No. At least not in my mind. The 32-yarder he missed against the Jacksonville Jaguars was upsetting, but his other three misses have been from 50+ yards – 52, 51, and 58 yards. Fans of the game have become so used to seeing automatic field goals from kickers like the New York Giants’ Lawrence Tynes, the San Francisco 49ers’ David Akers, or the Atlanta Falcons’ Matt Bryant, or Billy Cundiff … oh, wait, never mind on that last one. There’s even a rookie they call “Legatron” on the St. Louis Rams who can boot the ball 60 yards with ease. Expectations for kickers have become extremely high and it’s easy to forget that 50 yards is still 50-freaking-yards.
Another thing that may be going against Crosby is that the Packers don’t kick field goals as often as many other teams. Green Bay’s aggressive offense tends to go for seven rather than settling for three, which obviously reduces the attempts which decide Crosby’s percentage. Through eight games, the Packers have attempted 13 field goals, as opposed to the league-leading Giants, who have attempted 26.
I have confidence in Crosby. He’s battled back from rough stretches before. Back during the 2009 season, Crosby went through a stretch of missing a kick in five out of six games, the longest of which was only 42 yards. Fans nervously held their breath when he kicked; there was talking of bringing in another kicker, which couldn’t have helped his confidence, but Crosby weathered this rough patch and finished the season adequately before consistently improving his percentage over the next two seasons.
The main thing with Crosby, and kickers in general, is confidence. When Crosby was going through that rough 2009 season, you could see fear on his face every time he took the field and his loss for an explanation in interviews. This season, he seems to be confident in himself, while still being aware that his kicking needs to improve. He doesn’t seem flustered in interviews by his difficulties – he gives the impression of assurance that he will correct what is wrong.
Crosby isn’t Cundiff.
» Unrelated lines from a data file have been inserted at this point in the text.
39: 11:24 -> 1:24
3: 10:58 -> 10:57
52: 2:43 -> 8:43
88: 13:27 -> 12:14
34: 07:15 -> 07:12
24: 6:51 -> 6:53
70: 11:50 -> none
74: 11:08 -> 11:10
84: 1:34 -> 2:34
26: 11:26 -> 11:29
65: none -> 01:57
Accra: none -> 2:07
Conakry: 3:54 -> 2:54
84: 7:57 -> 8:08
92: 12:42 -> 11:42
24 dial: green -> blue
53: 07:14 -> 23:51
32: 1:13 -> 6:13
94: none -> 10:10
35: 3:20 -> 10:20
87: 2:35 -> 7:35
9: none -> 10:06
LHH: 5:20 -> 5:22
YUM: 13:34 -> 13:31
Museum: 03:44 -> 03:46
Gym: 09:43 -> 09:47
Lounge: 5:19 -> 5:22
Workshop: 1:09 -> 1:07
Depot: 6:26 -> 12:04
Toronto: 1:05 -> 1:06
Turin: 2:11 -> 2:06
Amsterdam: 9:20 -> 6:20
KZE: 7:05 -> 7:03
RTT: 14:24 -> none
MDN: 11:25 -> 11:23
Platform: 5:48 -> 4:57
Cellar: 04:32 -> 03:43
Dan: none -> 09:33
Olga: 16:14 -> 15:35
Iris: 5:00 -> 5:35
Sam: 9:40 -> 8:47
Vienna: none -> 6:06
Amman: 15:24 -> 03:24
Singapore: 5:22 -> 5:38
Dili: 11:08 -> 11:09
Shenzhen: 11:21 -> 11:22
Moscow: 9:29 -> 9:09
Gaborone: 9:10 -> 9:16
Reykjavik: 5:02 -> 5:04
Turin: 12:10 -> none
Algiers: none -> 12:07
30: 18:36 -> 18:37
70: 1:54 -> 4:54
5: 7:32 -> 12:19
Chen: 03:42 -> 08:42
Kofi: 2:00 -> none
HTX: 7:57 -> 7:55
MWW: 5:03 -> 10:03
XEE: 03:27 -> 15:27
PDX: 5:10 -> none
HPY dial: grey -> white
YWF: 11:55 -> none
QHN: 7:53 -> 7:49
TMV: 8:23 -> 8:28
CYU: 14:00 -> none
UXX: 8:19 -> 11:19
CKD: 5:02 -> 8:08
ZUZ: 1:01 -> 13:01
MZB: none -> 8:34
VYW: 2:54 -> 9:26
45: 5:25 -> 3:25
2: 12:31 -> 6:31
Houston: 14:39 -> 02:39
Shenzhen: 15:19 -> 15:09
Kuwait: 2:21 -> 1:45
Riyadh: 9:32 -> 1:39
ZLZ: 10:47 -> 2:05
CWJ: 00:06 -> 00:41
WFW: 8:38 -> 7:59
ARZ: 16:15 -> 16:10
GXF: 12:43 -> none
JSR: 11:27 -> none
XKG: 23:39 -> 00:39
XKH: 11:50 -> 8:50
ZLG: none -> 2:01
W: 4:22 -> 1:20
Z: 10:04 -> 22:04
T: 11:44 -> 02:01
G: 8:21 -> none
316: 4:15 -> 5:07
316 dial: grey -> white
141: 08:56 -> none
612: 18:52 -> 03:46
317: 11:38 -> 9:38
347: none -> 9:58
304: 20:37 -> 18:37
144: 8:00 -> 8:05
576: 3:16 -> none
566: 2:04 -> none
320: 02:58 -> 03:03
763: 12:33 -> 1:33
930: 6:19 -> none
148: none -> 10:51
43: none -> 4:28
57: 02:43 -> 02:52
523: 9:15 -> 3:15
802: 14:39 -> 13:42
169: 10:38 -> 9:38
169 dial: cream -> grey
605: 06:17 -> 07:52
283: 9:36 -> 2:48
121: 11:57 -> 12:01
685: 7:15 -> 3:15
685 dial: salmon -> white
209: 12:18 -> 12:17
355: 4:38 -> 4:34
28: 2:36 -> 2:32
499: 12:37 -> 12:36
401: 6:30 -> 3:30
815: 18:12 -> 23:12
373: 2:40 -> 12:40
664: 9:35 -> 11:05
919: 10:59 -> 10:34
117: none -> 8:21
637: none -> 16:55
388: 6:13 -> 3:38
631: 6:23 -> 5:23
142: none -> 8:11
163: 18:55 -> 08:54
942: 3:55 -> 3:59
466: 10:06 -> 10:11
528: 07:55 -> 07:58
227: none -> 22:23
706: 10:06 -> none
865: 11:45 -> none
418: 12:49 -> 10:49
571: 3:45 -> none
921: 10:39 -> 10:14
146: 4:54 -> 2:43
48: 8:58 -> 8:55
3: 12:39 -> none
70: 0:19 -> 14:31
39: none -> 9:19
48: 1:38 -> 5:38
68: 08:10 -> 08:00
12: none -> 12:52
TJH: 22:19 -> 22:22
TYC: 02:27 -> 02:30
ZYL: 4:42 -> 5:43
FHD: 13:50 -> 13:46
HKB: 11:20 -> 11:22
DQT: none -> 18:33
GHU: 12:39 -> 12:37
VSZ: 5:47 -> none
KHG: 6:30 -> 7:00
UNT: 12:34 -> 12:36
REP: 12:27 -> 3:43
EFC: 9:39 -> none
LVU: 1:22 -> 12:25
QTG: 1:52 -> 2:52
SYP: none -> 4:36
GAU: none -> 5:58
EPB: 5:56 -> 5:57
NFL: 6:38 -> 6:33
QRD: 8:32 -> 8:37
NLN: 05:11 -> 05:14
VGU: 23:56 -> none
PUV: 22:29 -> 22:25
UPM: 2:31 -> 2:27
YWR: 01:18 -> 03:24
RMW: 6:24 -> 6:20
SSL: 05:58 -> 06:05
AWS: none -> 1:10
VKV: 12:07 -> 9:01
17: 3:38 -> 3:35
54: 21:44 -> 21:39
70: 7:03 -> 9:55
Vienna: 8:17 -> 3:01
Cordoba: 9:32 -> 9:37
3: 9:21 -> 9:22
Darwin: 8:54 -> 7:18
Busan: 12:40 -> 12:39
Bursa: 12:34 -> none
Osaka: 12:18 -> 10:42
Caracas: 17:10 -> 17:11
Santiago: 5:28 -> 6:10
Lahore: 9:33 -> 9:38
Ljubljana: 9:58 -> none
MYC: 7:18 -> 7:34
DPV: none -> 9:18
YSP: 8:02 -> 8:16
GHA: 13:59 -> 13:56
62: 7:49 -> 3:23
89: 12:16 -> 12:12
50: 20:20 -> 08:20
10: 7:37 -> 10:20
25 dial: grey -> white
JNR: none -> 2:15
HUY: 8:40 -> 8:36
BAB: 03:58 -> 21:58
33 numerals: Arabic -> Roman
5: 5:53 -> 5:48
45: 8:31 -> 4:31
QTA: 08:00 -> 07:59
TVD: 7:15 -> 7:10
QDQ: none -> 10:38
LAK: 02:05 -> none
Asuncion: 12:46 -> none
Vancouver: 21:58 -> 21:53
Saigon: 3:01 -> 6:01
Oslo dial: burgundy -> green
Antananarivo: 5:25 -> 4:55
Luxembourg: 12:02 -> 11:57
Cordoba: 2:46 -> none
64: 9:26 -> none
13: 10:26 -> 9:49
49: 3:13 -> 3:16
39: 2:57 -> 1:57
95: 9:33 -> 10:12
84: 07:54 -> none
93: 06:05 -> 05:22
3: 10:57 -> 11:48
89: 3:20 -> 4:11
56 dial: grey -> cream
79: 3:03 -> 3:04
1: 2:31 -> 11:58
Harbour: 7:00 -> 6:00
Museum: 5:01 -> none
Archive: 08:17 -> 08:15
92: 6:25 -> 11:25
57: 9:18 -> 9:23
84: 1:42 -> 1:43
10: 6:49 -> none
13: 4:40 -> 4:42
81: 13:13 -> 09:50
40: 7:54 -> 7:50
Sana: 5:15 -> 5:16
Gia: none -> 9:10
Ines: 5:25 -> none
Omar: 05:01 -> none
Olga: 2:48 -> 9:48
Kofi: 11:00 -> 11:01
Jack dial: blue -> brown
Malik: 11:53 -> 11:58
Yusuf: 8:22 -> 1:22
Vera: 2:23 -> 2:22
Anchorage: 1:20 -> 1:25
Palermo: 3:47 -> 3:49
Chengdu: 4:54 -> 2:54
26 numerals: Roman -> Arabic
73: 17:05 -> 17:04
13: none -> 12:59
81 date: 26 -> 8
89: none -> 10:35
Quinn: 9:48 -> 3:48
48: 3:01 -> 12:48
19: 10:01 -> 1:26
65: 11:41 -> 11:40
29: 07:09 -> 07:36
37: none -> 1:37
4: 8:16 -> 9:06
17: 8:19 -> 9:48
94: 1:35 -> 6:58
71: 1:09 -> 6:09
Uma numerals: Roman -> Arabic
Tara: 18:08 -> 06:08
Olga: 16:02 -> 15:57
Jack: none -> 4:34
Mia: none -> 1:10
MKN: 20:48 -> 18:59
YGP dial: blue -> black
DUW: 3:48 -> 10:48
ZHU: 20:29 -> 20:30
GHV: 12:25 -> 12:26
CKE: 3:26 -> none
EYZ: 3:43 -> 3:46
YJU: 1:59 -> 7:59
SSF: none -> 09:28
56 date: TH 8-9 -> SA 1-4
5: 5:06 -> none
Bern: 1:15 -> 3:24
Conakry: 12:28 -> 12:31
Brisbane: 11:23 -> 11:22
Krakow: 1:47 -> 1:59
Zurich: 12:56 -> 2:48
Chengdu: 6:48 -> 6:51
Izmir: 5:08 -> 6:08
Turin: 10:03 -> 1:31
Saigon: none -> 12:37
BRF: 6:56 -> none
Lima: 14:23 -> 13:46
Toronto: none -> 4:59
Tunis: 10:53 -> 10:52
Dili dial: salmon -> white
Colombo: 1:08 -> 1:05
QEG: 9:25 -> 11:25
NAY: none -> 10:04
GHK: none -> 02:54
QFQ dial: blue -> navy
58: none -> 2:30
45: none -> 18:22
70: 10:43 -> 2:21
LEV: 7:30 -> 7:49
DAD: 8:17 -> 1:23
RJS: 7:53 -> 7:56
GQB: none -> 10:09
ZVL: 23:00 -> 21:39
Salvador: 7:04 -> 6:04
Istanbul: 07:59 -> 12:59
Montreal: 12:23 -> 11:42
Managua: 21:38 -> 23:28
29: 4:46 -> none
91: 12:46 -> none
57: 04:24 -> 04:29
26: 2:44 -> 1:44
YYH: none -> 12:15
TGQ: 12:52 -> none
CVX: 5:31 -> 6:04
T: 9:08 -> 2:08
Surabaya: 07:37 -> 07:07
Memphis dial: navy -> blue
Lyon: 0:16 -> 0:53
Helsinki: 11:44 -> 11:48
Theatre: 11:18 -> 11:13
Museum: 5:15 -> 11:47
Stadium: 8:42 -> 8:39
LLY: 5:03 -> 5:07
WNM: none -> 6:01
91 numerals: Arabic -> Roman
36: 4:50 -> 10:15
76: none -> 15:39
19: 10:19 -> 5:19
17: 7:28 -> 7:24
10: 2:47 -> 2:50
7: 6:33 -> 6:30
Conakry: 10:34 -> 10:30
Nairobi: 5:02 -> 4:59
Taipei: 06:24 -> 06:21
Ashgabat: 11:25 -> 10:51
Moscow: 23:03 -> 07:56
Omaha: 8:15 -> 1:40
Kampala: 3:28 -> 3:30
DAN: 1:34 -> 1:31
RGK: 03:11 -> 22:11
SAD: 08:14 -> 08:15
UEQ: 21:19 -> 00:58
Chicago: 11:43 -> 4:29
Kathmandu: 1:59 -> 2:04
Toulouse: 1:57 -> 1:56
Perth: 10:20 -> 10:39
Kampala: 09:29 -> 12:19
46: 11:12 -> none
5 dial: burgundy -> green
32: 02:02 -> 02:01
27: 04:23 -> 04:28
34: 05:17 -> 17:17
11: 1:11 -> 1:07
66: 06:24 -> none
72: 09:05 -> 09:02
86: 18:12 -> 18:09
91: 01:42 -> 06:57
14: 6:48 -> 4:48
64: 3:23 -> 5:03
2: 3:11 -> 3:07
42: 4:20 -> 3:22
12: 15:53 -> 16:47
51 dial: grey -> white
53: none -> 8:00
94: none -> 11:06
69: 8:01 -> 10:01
He’s never had the strongest or most accurate leg in the league, but I think he’s dependable for the Packers’ purposes. Given the competition in the league, he does need to improve his 50+ accuracy, especially as the weather gets colder and touchdowns are harder to come by at Lambeau Field. I believe that Crosby can get back on track and continue to aid the offense throughout the season.